Monday, August 18, 2014

Tattoo Therapy



Upon coming across the television show Rhod Gilbert's Work Experience (Season 2 Episode 3), I found that the main character, Rhod, and a sub-character, Maria, raised within it an interesting point about the giving and the acquiring of a tattoo.

Rhod asked Maria, "what's it like being a full-time tattoo artist, Maria?" to which she answered, "you get to meet loads of interesting people with lots of different stories, and you become a part of their life." Rhod then said, "one of the things that I have noticed about this place, is that it seems to be the heart of a community." In response, Maria said "yeah, yeah. It's like therapy for them [and] me, if I need to get anything off my chest... If I didn't tattoo I think I'd be a counsellor." Then, Rhod added: "everybody says tattoos are addictive. That once you get one you want more, and more?" "Yeah," Maria replied, "it's the whole bonding experience. They come back for that. It's the boost of peace when they're done. You know, you feel good."

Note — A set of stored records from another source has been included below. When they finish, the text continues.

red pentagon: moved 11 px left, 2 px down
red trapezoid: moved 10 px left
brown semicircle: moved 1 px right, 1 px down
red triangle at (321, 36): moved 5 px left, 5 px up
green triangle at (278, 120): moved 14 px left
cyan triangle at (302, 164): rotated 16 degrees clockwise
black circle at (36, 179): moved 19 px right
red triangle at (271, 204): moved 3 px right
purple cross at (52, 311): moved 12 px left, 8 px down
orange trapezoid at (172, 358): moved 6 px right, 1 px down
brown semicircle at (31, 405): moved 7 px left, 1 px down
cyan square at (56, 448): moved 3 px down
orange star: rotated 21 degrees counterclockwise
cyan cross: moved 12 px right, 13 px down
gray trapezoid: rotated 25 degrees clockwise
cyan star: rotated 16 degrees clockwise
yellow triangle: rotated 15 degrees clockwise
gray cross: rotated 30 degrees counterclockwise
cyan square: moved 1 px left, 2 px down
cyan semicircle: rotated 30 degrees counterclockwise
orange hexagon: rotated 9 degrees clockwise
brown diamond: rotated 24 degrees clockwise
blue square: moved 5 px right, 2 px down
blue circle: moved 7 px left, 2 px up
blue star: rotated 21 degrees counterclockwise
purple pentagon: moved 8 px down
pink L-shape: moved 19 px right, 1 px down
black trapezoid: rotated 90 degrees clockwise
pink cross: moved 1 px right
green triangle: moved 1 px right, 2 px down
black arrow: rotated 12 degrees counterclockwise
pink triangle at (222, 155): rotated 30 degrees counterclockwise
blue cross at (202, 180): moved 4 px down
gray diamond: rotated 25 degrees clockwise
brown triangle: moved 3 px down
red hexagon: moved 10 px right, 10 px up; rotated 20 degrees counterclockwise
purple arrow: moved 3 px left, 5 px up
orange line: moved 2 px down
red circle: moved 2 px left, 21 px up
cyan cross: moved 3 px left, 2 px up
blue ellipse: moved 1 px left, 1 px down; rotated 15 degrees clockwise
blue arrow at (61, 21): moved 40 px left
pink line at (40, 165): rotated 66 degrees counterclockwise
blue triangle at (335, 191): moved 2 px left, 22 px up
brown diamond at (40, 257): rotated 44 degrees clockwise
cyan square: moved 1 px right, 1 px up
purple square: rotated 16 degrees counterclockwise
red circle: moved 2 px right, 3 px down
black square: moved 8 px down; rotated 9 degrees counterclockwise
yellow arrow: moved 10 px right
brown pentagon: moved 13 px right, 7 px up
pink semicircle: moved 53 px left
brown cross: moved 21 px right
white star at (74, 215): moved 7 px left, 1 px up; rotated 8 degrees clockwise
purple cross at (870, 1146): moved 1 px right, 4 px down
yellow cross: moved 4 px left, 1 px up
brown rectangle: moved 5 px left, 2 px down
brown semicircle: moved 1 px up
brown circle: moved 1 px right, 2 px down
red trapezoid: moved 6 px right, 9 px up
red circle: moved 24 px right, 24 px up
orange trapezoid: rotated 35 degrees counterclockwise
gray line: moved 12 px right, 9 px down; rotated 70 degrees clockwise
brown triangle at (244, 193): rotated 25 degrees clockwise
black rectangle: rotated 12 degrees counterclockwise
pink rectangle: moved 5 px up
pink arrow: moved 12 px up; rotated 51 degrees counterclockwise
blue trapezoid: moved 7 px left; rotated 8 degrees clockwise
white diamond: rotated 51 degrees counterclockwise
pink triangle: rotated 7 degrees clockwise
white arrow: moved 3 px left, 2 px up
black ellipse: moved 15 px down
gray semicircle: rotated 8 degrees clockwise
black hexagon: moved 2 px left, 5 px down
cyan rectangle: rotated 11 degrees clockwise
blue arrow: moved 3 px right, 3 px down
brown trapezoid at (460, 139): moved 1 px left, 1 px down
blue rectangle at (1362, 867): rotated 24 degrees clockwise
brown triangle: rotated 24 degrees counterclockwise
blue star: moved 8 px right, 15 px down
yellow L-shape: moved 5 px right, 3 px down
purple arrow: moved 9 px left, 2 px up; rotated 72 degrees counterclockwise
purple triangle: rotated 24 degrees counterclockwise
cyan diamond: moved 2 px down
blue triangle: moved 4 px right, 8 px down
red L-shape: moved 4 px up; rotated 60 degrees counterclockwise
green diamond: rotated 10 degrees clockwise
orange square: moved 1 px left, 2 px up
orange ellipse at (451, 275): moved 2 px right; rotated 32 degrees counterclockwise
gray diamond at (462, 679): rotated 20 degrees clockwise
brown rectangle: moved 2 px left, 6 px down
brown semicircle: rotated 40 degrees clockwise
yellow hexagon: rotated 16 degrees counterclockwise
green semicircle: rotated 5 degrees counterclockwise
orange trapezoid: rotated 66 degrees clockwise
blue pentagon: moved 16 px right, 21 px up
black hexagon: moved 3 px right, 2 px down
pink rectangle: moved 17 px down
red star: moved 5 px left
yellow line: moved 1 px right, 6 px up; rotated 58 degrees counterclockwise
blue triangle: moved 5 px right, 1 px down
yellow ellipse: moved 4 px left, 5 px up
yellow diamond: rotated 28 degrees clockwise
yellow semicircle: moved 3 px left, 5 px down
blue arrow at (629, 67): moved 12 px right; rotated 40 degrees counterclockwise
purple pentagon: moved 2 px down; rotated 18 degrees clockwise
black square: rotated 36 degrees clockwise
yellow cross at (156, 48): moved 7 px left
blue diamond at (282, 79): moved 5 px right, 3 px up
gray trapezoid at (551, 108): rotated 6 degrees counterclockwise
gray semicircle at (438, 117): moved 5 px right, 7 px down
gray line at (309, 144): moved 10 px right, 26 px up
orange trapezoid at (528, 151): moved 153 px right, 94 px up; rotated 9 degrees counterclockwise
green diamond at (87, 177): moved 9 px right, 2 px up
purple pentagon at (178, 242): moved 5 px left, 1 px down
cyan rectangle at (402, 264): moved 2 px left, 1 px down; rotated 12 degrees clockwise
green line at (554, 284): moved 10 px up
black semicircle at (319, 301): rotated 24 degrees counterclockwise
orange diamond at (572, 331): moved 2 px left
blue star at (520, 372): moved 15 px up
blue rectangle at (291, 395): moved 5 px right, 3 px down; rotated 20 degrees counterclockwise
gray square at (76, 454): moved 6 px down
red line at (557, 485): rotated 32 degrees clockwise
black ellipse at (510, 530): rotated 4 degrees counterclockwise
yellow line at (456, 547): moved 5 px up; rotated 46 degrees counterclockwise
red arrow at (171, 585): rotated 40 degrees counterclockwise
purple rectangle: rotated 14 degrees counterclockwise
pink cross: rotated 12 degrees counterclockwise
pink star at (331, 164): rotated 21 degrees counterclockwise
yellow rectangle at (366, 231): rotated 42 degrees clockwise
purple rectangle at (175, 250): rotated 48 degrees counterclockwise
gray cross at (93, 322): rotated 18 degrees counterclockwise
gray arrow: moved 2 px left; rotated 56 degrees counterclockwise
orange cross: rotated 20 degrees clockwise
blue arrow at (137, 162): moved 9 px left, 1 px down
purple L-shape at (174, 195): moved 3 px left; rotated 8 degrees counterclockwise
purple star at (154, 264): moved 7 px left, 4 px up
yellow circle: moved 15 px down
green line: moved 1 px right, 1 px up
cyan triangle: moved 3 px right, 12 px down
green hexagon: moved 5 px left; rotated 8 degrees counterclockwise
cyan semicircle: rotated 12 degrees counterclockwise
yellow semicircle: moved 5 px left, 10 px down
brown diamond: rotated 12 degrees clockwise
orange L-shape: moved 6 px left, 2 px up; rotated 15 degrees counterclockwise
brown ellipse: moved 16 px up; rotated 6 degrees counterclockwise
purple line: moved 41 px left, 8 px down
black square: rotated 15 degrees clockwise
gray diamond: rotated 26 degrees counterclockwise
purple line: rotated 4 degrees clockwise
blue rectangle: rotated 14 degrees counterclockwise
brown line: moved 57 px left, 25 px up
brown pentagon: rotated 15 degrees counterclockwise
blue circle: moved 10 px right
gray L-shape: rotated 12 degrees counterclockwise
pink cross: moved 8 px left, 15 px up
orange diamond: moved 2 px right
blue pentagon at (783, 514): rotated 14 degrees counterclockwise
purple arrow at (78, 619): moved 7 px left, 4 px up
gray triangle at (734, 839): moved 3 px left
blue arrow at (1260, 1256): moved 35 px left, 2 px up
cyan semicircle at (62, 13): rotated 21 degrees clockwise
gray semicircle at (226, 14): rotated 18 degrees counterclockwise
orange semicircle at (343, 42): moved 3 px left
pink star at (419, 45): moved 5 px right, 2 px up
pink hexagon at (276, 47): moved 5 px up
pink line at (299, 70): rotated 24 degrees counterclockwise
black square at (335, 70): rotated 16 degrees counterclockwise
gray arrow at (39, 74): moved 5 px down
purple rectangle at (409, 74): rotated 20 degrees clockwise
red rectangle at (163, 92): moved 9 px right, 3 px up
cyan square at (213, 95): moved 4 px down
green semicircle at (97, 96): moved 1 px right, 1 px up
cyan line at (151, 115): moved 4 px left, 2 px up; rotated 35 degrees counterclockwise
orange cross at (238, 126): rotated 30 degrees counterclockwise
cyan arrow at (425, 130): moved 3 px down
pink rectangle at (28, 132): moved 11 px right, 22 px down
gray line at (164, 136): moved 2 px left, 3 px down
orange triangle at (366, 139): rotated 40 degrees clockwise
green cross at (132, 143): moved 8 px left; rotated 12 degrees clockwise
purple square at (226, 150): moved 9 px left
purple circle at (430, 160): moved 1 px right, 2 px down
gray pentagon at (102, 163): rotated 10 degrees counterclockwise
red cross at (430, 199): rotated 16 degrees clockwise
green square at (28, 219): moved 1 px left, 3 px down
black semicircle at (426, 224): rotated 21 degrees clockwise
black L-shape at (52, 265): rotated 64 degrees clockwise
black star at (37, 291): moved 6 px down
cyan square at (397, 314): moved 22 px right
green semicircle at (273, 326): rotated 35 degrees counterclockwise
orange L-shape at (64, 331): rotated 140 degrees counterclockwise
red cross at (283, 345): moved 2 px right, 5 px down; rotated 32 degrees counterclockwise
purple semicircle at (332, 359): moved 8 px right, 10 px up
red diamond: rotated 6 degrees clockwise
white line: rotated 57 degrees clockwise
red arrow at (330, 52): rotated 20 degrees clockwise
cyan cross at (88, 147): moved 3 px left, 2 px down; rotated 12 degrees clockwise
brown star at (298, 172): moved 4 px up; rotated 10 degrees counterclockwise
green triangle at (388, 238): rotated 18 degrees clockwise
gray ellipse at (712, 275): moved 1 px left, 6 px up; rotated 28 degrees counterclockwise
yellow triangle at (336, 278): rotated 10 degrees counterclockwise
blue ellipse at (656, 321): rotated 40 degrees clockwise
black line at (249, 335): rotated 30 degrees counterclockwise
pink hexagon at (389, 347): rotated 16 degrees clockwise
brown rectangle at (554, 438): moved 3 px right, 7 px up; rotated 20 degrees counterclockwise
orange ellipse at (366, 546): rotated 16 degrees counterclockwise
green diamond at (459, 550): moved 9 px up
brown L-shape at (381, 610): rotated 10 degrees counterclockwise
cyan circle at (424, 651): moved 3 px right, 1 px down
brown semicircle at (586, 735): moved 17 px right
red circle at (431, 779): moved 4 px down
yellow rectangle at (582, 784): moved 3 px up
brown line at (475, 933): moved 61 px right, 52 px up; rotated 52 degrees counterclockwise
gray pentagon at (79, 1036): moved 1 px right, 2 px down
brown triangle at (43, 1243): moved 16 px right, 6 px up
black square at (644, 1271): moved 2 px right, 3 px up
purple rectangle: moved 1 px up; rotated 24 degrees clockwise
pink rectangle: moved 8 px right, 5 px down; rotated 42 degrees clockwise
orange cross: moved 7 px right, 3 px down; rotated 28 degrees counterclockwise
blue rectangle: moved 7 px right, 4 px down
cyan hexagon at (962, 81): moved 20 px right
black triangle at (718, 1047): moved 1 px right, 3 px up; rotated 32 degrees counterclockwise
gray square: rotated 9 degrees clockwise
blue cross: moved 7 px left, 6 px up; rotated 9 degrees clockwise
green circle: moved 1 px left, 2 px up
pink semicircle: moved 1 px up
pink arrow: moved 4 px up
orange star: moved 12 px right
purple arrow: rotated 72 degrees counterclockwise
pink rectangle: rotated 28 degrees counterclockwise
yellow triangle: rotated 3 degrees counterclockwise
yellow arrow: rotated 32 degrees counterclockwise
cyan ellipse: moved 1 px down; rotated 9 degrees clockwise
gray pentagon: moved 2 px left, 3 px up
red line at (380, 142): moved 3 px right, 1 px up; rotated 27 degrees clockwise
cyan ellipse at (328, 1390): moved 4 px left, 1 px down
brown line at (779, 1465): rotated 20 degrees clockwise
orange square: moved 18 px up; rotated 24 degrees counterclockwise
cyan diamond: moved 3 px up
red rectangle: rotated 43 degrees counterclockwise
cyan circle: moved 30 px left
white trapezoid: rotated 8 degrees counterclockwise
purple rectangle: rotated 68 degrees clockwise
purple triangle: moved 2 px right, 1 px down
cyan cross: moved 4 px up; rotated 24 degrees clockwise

Having a tattoo myself that I acquired when I was eighteen, I knew nothing of the bonding experience that it brings. The man who tattooed me, an old man in his sixties who resembled a stretched animated garden gnome with hygiene certification, grunted and huffed as he tried several times to position my head in the right way so as to reach the back of my ear. He told me continuously that I should not stop breathing, and that was about it. After a couple of hours I had gotten my first tattoo. He did not inquire about why I was getting what I was getting. I felt no "boost of peace" after it, I just felt a boost of ego because I had rebelled against the image of a perfect daughter that my parents held so dearly onto.

Months before getting my tattoo, I had become obsessed with watching LA Ink, and watching Kat Von D tattoo "loads of interesting people" indeed. Most of them were famous. However, they all had a story linked to their spectacularly executed tattoos. I think I watched it moreso for the stories towards the last phase of my obsession. It was interesting to see an image put to the story, whether it be parents who died in a car accident or a brother who had died in a war, or relatives in their younger years - whatever the subject matter, it was always shrouded with utter sentimentality and that made the tattoo being done more and more appealing to the eye, knowing that the mind was captivated. 

And it was always the reaction of the recipient that complimented the entire episode. Seeing their faces light up as their sentimentalism was revealed to them on their skin for the rest of their lives, etched in their flesh and beaming the same beam as they did in the original photograph that the tattoo spawned from. I suppose if tattoos and the act of giving and receiving tattoos were seen in this light, that they will cease to be known only merely as works of art located on the bodies of unfriendly unapproachable bikies who did jail time for using a person's blood as petrol for their motorbikes.